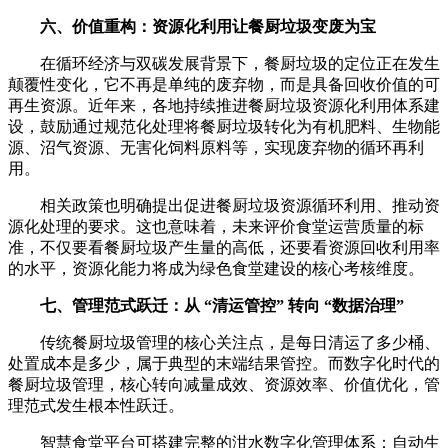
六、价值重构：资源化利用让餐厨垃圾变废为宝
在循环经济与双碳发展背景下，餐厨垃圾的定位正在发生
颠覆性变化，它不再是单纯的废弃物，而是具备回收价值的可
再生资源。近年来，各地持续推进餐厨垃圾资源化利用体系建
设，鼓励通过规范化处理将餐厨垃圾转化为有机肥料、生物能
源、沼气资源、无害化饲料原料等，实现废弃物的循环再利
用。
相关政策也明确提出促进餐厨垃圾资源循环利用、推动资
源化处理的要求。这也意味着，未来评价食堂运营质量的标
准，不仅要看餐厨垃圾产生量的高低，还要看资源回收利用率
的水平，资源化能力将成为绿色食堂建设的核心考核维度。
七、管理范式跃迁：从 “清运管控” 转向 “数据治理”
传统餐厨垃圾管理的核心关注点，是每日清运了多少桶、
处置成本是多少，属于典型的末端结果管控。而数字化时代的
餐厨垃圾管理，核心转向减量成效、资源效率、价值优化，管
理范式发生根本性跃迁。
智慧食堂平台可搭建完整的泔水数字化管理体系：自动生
**********
### WORK REQUEST
Please print the lines exactly, from the top of the material through the line with "处置成本是多少，属于典型的末端结果管控。而数字化时代的", and omit the pictures.

### PROBLEM SOLUTION
六、价值重构：资源化利用让餐厨垃圾变废为宝
在循环经济与双碳发展背景下，餐厨垃圾的定位正在发生
颠覆性变化，它不再是单纯的废弃物，而是具备回收价值的可
再生资源。近年来，各地持续推进餐厨垃圾资源化利用体系建
设，鼓励通过规范化处理将餐厨垃圾转化为有机肥料、生物能
源、沼气资源、无害化饲料原料等，实现废弃物的循环再利
用。
相关政策也明确提出促进餐厨垃圾资源循环利用、推动资
源化处理的要求。这也意味着，未来评价食堂运营质量的标
准，不仅要看餐厨垃圾产生量的高低，还要看资源回收利用率
的水平，资源化能力将成为绿色食堂建设的核心考核维度。
七、管理范式跃迁：从 “清运管控” 转向 “数据治理”
传统餐厨垃圾管理的核心关注点，是每日清运了多少桶、
处置成本是多少，属于典型的末端结果管控。而数字化时代的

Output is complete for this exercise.